Recognition of gains and losses on derivatives. Budget 2017 introduces measures that will allow corporations to elect to use a mark-to-market method for derivatives held on account of income (not on derivatives held on account of capital). For those who make the election, gains and losses on derivatives will be recognized each taxation year, thus matching the recognition of gains and losses for book and tax purposes. Caution should be exercised, however, as once made, ministerial approval will be required to revoke the election. An additional measure was proposed to eliminate the use of what is referred to as “straddle transactions.” Such transactions were typically used to defer income, whereby, when two offsetting derivatives were entered into, the loss derivative was triggered in one year and the gain derivative in the year following. While there are a number of exceptions, this new anti-avoidance provision will prevent a mismatch in the timing of the recognition of the gains and losses on such instruments.
Tax planning using private companies. Budget 2017 does not include any specific measures that will impact the taxation of private companies and their shareholders, however the finance minister made it very clear that the Liberal government remains committed to improving tax fairness by shutting down tax planning arrangements that solely benefit “wealthy” Canadians – in other words, tax planning arrangements using private corporations to avoid paying a “fair share” of tax remains very high on the Department of Finance’s agenda. Finance will be releasing a paper in the coming months setting out the nature of these issues in more detail. Examples of the offensive planning cited in the budget documents include things like income splitting among family members through private companies and converting investment income to capital gains. It’s expected that the tax burden of families using such strategies will be on the rise.
Cracking down on tax evasion and combatting tax avoidance. Budget 2017 promises an additional $523.9-million over five years to prevent tax evasion and improve tax compliance. As a result, the CRA is expected to hire more auditors, increase the number of tax audits and improve its internal risk assessments. This will undoubtedly increase the number of tax audits that businesses and their shareholders undergo and overall tax compliance costs.

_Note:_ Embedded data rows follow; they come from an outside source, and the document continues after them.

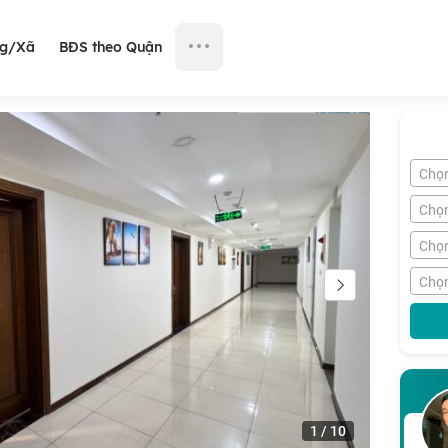
ng/Xã
BĐS theo Quận
Chọ
Chọ
Chọn
Chọn
1
/
10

Innovation and Skills Plan. Budget 2017 introduces the Innovation and Skills Plan with the ambitious objective of building the world’s most skilled, talented, creative and diverse workforce. Federal support for training and upgrading skills will be boosted by $2.7-billion through provincial transfers over six years to assist businesses to stay competitive. The budget also addressed the theme of innovation with a plan focused on adhering to government’s agenda to redesign and redefine how it supports innovation and growth. Budget 2017 also proposes to establish Innovation Canada, a new platform expected to consolidate and simplify a plethora of innovation programmes within the government. Focused on “key growth industries,” including clean technology, advanced manufacturing, digital technology, health/bio sciences, clean resources and agri-food, Budget 2017 will provide, on a competitive basis, up to $950-million over five years to these industries with the expectation that this will lead to the creation of “superclusters” of innovative businesses. Canadian innovators will also see some new venture capital as the Business Development Bank of Canada will receive an additional $400-million and Canada has proposed more than $2.2-billion to support clean technology to help accelerate growth for companies in that industry – of which $1.4-billion will be provided through the BDC. So if you are a small business looking for financing through the BDC, there should be more opportunities for you on the horizon because of Budget 2017.
While many small business owners will have to wait for Finance’s paper on tax planning and private corporations to determine what, if any, additional tax costs may be forthcoming, for most small business owners – other than those in the “key growth industries” – Budget 2017 will likely have minimal impact, and they will carry on business as usual.